LATIN AMERICA / THE CARIBBEAN
Climate justice now!
Social movements propose agenda at international conference on climate change.
Social movements from around the world, with large representation from Latin America, arrived in Cancun, Mexico, for the 16th Conference of the Parties of the UN Climate Change Conference (COP), which took place from Nov. 29 to Dec. 10. They came to lay out their demands and put pressure on the governments of industrialized countries that are unwilling to legally commit to reductions in greenhouse gas emissions.
Fishermen, campesinos, farmers, women, unionists, environmentalists, and NGOs who gathered in Cancun raised their concerns about what they call “false solutions” or “market solutions,” highlighting Genetic Modified Organisms, agrofuels, large dams, nuclear power, the carbon market, Clean Development Mechanisms (CDM) — notably, Reducing Emissions from Deforestation and Forest Degradation (REDD) — and geoengineering as the main issues, among others, facing developing countries.

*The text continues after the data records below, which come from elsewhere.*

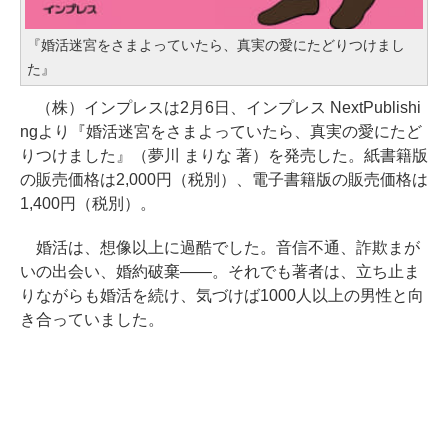
『婚活迷宮をさまよっていたら、真実の愛にたどりつけまし
た』
（株）インプレスは2月6日、インプレス NextPublishi
ngより『婚活迷宮をさまよっていたら、真実の愛にたど
りつけました』（夢川 まりな 著）を発売した。紙書籍版
の販売価格は2,000円（税別）、電子書籍版の販売価格は
1,400円（税別）。
婚活は、想像以上に過酷でした。音信不通、詐欺まが
いの出会い、婚約破棄――。それでも著者は、立ち止ま
りながらも婚活を続け、気づけば1000人以上の男性と向
き合っていました。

Representatives of grassroots organizations believe in the need to address the structural causes of climate change, primarily the capitalist system of production and consumption. To achieve climate justice, they say, it is necessary that developed countries pay the climate debt by dramatically reducing emissions, while transferring funding and technology for developing nations to adapt to and mitigate climate change.
“Thousands from Cancun”
“Campesina agriculture cools the planet,” said La Via Campesina, an umbrella group of campesino movements from around the world that for several years has made its presence known whenever there is a debate on the climate crisis.
Leading up to the COP in Cancun, rural workers made an international appeal for demonstrations throughout the world under the slogan “Thousands from Cancun”, in reference to the implementation of “thousands” of real solutions to climate change proposed by farmers around the globe.

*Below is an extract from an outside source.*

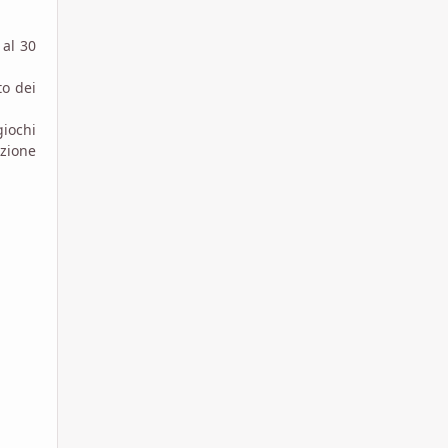
 al 30
to dei
giochi
azione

“We support campesino agriculture, direct marketing channels, agroecology as the technological production model, and cooperation among campesino families,” Luis Gomes, leader of Brazil’s Landless Workers´ Movement (MST), told LATINAMERICA PRESS.
Industrial agriculture, with its use of large machinery and technological components, as well as deforestation and the global transportation of foodstuffs under the neoliberal trading model, are among the primary sources of greenhouse gas emissions. Instead, “local sustainable food production uses less energy, eliminates dependence on imported animal feed and keeps carbon in the soil, all the while increasing biodiversity,” La Via Campesina stated in a press release prior to COP.
To this end, “food sovereignty” has been La Via Campesina’s chief political demand to combat climate change since 1996. Food sovereignty implies the right of communities to determine what to produce and how to market it. It emphasizes small-scale sustainable production and agroecology, and mainly aims to supply the local markets.
Several indigenous representatives participated in the parallel activities of the Cancun meeting and monitored the negotiation process.
Representatives of native populations, speaking on behalf of more than 360 million people, especially objected to the REDD mechanism because they feel it implies the inclusion of forests and other ecosystems in international financial markets through the usurpation of the rights of peoples and communities to their lands and territories. They demanded that any plan to combat deforestation respect the rights of communities to their land and guarantee them participation and benefits.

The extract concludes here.